Allora la provocai: le chiesi perché fosse venuta in Baviera e
continuasse a stare con me, se non muoveva un dito per aiutarmi
quando mi vedeva stanco o preoccupato. Rispose: "Vengo
con te siccome mi porti a vedere bei posti. Sul lago poi,
una volta tanto, abbiamo dormito e mangiato in un locale come si
deve". Quindi aggiunse: "E anche perché tu sei un uomo di raro
valore". "Che io
sia un uomo di qualche valore, può essere, ma ancora non l'ho
dimostrato. Per ora dunque tu mi segui
in quanto ti porto lontano da casa, e quando va bene ti invito a mangiare, perfino a
dormire, in locali
decenti", ribattei. Quindi
pensai: "Appena trova uno più capace e desideroso di spendere
soldi per lei, di farla beata di
svaghi costosi, questa mi pianta. E io che ho ancora bisogno di una donna siffatta
per scrivere
chissà quale opera d'arte!". Ifigenia,
con calma e tristezza, replicò: "Se mi stimassi, tu non mi
umilieresti con tali rinfacciamenti! Che cosa vuoi sentirti dire? Che sei un
genio? Che scriverai un capolavoro capace di fare epoca? Lo
farai, quando e se ne avrai sentita la necessità; intanto però non
tormentarti, e soprattutto non danneggiare me: io ho tutta la vita
davanti". Detta questa formula, tacque. "Cosa
vuoi che sia tutta la vita!" pensai. il sogno di un'ombra. Sentivo che
non mi amava, né mi voleva bene, né poteva aiutarmi, siccome non
credeva più in me. Fermai la
Volkswagen e scesi. Tirava
vento. "Io un vecchio. Una testa intronata tra spazi ventosi"

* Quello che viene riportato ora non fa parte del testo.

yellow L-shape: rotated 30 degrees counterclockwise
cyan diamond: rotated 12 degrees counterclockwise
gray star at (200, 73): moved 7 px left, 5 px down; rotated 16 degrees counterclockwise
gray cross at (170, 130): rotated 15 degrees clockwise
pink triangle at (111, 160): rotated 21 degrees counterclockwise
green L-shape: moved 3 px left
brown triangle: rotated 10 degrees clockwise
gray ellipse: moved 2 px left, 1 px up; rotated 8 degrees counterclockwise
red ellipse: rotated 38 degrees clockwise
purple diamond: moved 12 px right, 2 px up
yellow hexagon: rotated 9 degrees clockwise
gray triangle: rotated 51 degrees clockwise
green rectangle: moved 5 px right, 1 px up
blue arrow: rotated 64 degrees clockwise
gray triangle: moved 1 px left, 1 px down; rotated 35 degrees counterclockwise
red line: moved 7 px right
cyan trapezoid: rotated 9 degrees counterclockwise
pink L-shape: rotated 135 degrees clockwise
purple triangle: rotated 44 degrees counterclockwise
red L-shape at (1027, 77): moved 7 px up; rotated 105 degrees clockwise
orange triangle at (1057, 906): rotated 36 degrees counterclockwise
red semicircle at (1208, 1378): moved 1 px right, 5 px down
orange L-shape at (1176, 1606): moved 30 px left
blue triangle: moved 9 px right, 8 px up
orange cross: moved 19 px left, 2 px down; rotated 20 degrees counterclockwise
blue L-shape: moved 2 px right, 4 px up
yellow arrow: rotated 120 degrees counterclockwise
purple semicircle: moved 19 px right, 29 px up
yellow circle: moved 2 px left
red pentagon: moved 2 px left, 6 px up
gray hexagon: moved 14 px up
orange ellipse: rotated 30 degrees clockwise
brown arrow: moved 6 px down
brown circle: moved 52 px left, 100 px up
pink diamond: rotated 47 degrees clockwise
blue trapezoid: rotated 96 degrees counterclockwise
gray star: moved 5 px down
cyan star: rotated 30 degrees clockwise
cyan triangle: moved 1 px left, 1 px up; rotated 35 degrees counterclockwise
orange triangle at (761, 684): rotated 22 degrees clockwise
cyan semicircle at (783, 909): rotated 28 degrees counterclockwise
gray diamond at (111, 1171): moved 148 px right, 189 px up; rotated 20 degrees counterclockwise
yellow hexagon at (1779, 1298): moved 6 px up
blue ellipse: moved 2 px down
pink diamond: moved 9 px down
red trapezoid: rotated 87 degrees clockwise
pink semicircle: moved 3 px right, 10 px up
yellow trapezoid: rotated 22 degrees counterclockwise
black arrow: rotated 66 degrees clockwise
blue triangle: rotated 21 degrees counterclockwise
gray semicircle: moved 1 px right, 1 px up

1, mi dissi. Nessuno invero avrebbe potuto aiutarmi
se mi arrendevo all'angoscia.
Reagii. Rientrai nell'automobile. Mi rassegnai a quella
donna. Finché c'era. Bastava non lasciarsi distruggere: presto se ne
sarebbe andata per la sua strada. Sarebbe
stato il segno che dovevo cominciare a scrivere. La pena andò via.
Sì, avrei scritto qualcosa di grande e meraviglioso contro il piacere
immorale. Che Ifigenia mi amasse non era destino né era il
mio scopo. Avrei vissuto fino in fondo quel fallimento amoroso
poiché era emblematico dei rapporti umani corrotti, addolorati e inferociti dall’egoismo e dall’ignoranza, nell’era
della totale peccaminosità.
Alle dieci
di sera eravamo al Brennero. Il cielo era tutto stellato: pensammo che
il giorno dopo avremmo potuto abbronzarci sulle nevi del
Lusia; perciò ci dirigemmo a Moena. Arrivammo verso la mezzanotte.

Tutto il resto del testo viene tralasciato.